Namun sepertinya dia bukan orang yang mempermasalahkan hal kecil seperti itu. Ia hanya tersenyum kemudian membantuku membawa tas.

Dalam perjalanan aku hanya diam sambil menatap ujung sepatuku. Ia juga tidak berencana untuk membuka pembicaraan dan menikmati setiap langkah kakinya. Perjalanan ke penginapan tak begitu jauh dari stasiun yang membuat kami memutuskan untuk jalan kaki ke penginapan.

Penginapan adalah base kami, dari luar kami hanyalah staff yang mengelola penginapan. Tapi saat malam tiba kami keluar untuk membasmi crea.

Organisasi kami merekrut anggota dari panti asuhan atau orang-orang yang kehilangan keluarga dari serangan monster crea. Sehingga dari luar organisasi kami tampak sebagai organisasi sosial yang menampung dan mempekerjakan yatim-piatu dan orang-orang yang tidak memiliki tempat untuk pulang.

Sesampainya di penginapan, kami disambut tatapan dingin para anggota. Atau lebih tepatnya aku disambut seperti itu. Tak ada satupun orang yang menyapaku sama sekali. Mereka menyapa kapten mereka saja dan memperlakukan seolah aku tak ada. Aku mengucapkan salam dan mereka hanya menjawab lirih seolah tak peduli.

Kapten juga tidak memedulikan reaksi para anggotanya yang membuatku lega. Akan lebih mengerikan apabila kapten menegur semua orang yg tidak menyapaku dan membuat mereka semakin jengkel.

Ia membawaku ke kamar yang kedepannya adalah tempatku tinggal. Tempatnya jauh lebih bagus da luas dari yang kuduga, ada kamar mandi, ruang tamu mini, dan meja tulis kecil disudut ruangan. Begitu menjelaskan tentang apa saja yang bisa kulakukan dia memintaku untuk istirahat karena ini hari pertama dan tak perlu ikut berpatroli.

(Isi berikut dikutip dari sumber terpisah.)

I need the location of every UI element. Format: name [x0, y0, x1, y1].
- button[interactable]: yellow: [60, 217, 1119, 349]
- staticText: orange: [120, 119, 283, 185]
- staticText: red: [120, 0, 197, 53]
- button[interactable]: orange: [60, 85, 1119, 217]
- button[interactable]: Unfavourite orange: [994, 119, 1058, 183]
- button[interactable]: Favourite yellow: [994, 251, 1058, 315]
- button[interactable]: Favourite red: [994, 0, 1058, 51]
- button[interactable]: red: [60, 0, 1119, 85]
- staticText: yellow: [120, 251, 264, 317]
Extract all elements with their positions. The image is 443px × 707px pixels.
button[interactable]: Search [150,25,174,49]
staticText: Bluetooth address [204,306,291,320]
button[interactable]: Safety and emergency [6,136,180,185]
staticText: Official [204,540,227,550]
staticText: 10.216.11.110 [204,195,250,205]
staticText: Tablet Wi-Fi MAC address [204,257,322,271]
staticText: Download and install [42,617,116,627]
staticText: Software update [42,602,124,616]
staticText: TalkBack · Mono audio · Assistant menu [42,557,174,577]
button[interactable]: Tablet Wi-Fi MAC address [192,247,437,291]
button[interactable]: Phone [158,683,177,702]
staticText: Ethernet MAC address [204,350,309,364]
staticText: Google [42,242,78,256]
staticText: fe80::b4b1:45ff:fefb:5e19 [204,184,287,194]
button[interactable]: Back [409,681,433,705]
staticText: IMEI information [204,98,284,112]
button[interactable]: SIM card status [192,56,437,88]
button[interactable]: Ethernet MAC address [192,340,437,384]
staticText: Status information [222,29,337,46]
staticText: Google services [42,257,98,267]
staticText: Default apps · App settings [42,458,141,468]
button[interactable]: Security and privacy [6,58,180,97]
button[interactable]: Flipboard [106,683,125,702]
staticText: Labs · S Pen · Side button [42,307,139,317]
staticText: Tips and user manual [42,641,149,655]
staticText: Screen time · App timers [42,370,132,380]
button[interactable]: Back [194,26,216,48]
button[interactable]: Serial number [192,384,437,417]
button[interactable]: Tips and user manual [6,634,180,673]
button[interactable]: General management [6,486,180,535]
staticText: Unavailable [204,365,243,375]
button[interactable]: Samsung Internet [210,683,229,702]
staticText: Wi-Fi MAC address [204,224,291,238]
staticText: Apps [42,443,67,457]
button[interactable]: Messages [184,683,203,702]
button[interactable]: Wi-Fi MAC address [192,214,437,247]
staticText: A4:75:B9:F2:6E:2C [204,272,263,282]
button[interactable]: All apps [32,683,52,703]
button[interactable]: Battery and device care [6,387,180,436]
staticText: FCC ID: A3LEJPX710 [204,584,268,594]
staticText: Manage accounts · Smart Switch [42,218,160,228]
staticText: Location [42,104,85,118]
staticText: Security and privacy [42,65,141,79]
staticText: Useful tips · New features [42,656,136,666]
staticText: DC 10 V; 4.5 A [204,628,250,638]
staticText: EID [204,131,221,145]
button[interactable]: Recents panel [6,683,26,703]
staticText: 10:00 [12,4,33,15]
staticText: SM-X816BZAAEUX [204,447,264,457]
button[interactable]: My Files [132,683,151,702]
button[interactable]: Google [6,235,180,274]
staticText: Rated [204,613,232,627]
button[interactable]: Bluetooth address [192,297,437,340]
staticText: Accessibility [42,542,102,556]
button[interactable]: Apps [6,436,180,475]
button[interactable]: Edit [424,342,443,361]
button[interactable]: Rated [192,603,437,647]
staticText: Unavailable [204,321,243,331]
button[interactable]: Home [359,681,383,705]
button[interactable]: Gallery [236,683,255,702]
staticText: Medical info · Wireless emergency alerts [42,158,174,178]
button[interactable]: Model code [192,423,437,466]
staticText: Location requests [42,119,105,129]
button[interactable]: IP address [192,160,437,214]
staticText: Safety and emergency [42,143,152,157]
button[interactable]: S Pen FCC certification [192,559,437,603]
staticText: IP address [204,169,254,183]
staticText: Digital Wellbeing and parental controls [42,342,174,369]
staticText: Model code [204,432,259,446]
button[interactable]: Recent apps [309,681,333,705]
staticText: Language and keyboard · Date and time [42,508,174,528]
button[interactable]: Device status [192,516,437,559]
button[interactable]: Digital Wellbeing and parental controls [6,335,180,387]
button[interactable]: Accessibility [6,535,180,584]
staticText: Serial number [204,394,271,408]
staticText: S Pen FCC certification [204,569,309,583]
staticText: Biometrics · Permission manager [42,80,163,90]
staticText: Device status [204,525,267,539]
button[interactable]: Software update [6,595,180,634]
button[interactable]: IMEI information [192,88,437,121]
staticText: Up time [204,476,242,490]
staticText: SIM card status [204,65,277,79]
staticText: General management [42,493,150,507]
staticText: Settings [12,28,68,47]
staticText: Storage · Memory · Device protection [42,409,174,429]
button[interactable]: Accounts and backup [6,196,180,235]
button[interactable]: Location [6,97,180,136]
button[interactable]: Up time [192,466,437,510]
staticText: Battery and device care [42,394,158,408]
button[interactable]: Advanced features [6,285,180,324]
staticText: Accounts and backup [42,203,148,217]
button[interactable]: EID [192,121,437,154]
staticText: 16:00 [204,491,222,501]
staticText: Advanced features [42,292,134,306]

Aku tidak sempat berkata apapun dan pintu sudah tertutup ketika ia meninggalkanku sendirian. Dia benar benar orang yang menintaku bergabung ke divisinya kan? Entah kenapa rasanya sangat sepi. Aku segera merapikan barang-barangku ke tempatnya, tak banyak yang kubawa. Hanya beberapa helai pakaian dan peralatan berburuku. Aku segera selesai dan mandi untuk melegakan diri tapi aku tak bisa tidur dan pikiranku semakin kacau ketika aku sendirian sehingga aku memutuskan untuk turun dan ikut dalam patroli.

Semua orang sedang bersiap-siap dan aku tak tahu apakah ini hanya perasaanku, mereka menatapku dgn kesal tapi tak satupun dari mereka yang mencoba untuk mendekatiku atau bahkan menegurku, mereka mengabaikanku bagaikan butiran debu.

Aku melapor kepada kapten bahwa aku ingin ikut, awalnya kapten ragu tapi akhirnya ia setuju ketika aku berkeras.

Patroli sebenarnya bukanlah hal yang sulit, kami hanya mengawasi tempat yang sepi, memastikan tidak ada kejadian yang tidak diharapkan. Crea biasanya tidak menetap di tempat yang sama dalam waktu yang lama, karena itu kami harus patroli setiap hari dan memastikan wilayah kami aman dari mereka.

Seperti biasa aku memilih tempat yang tinggi dan melihat dari atas.

"Pasti karena itu." alat bantu dengarku malah menangkap gosip yang tidak ingin kudengar.

"Tentu saja. Kapten kita pasti merekrutnya karena itu."

".. soalnya dia satu-satunya yang selamat dari ekspedisi divisi keempat kan." seketika pembicaraan mereka terputus karena alat bantu dengarku dicabut.

"Menguping bukan hal yang baik loh." kapten terlihat memutar alat bantu dengarku.

"Itu.. saya tak sengaja. Alat itu bukan untuk menguping." aku mengulurkan tangan untuk mengambil kembali alat bantu dengarku.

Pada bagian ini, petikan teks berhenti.